→ Exercise objective:
Your reply should be a single number, the count of lines in the records that contain "Starter".

(Records from a data collection)
((
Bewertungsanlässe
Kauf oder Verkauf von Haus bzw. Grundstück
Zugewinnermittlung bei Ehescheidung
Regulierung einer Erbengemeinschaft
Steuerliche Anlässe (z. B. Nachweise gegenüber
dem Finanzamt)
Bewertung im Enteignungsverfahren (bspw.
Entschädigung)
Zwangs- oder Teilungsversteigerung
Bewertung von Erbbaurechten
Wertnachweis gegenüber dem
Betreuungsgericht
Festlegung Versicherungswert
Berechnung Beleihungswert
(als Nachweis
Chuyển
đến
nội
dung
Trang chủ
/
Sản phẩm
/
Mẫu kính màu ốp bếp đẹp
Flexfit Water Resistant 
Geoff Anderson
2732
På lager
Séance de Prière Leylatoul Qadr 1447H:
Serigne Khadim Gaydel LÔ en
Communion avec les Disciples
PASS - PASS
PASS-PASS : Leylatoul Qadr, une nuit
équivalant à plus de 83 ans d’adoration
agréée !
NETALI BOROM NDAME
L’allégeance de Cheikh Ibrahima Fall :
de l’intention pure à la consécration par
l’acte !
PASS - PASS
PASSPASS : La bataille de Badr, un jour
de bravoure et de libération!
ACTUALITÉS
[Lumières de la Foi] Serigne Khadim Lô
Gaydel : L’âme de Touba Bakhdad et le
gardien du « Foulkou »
))
((
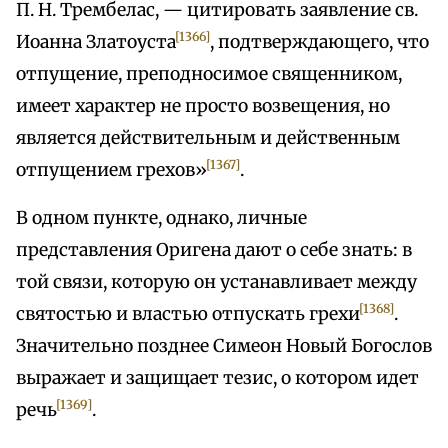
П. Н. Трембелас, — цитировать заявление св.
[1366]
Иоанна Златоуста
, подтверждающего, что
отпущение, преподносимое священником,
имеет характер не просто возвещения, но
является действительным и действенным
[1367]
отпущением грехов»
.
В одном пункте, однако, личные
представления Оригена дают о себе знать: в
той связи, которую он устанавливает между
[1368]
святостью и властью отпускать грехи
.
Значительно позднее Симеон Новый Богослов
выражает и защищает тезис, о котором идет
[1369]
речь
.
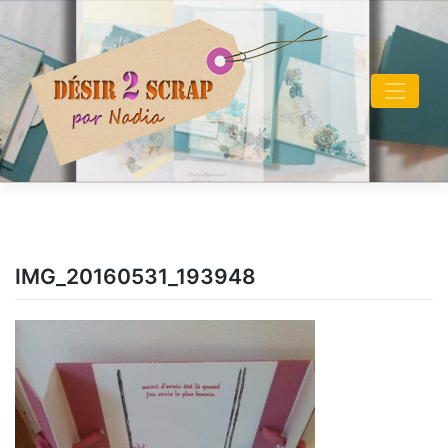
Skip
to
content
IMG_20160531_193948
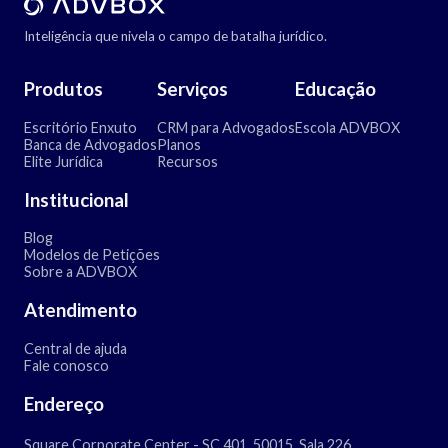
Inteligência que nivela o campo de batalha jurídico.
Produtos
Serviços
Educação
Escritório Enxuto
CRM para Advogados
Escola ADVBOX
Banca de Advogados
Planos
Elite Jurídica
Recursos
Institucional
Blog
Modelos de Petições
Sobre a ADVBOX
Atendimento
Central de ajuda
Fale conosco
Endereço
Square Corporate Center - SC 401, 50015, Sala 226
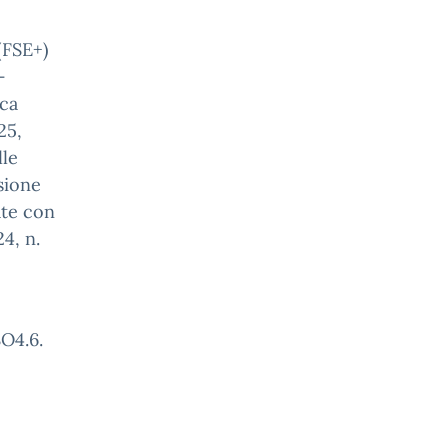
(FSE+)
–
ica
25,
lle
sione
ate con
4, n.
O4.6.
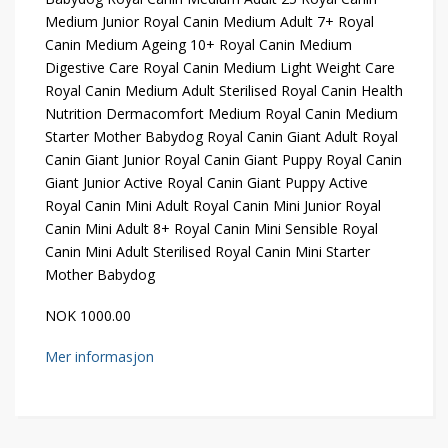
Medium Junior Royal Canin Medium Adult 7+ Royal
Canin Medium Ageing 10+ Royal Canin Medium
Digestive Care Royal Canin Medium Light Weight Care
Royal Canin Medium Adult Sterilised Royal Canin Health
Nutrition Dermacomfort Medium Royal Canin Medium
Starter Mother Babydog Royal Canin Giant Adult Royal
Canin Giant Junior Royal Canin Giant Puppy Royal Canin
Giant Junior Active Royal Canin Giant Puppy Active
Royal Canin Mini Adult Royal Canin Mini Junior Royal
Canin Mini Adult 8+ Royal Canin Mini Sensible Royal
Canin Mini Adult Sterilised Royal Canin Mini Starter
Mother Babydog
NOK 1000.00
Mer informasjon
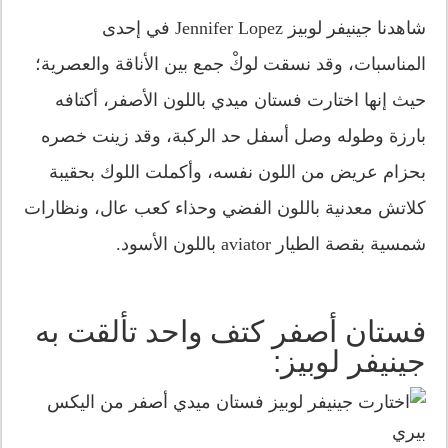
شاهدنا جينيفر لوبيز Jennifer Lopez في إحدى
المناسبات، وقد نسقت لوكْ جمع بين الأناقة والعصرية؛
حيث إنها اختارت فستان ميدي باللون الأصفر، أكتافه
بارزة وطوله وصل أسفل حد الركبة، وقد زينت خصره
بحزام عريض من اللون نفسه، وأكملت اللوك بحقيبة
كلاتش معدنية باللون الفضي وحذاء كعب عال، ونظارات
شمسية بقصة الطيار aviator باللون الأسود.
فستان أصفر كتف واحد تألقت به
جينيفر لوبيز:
))
((
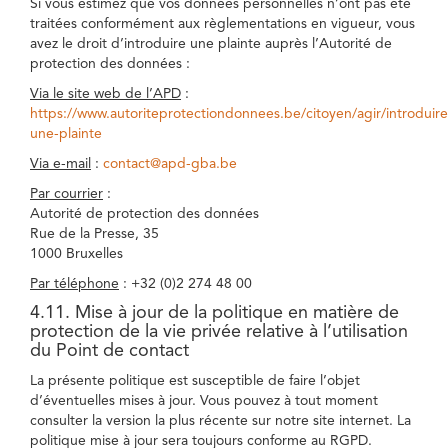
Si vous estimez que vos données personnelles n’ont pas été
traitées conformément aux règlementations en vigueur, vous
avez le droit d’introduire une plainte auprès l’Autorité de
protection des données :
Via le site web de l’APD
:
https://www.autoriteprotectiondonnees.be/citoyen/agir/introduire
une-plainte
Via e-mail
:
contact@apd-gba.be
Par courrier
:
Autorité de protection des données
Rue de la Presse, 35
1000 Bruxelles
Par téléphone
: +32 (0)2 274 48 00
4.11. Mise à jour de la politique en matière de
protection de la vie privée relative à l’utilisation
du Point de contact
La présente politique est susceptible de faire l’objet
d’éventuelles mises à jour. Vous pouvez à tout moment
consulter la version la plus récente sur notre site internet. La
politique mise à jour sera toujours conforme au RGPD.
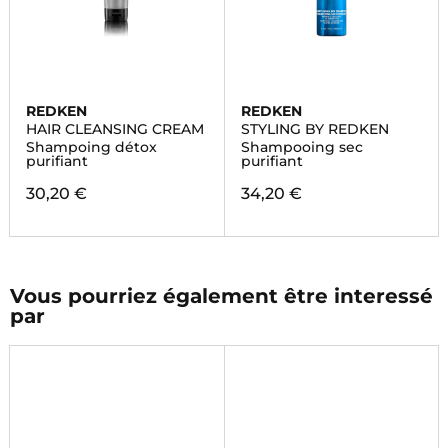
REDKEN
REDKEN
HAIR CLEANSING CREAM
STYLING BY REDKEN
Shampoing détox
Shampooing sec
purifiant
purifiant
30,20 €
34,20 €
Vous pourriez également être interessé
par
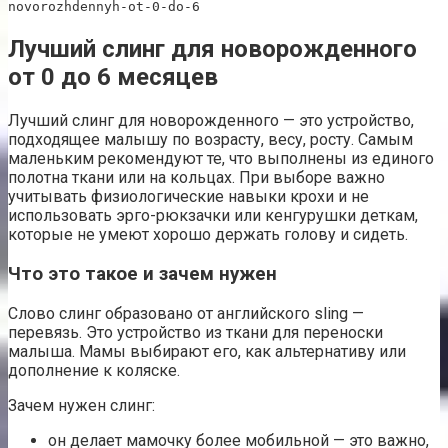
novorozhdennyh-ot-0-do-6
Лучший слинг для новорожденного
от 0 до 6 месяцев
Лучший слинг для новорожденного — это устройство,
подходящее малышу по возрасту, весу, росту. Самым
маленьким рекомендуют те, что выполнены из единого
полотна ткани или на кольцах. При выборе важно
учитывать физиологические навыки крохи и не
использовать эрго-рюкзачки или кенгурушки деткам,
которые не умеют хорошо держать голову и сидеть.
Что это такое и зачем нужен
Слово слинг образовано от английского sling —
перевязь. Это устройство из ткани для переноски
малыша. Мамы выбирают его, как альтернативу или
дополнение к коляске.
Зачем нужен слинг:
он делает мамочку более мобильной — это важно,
))
→ The answer:
2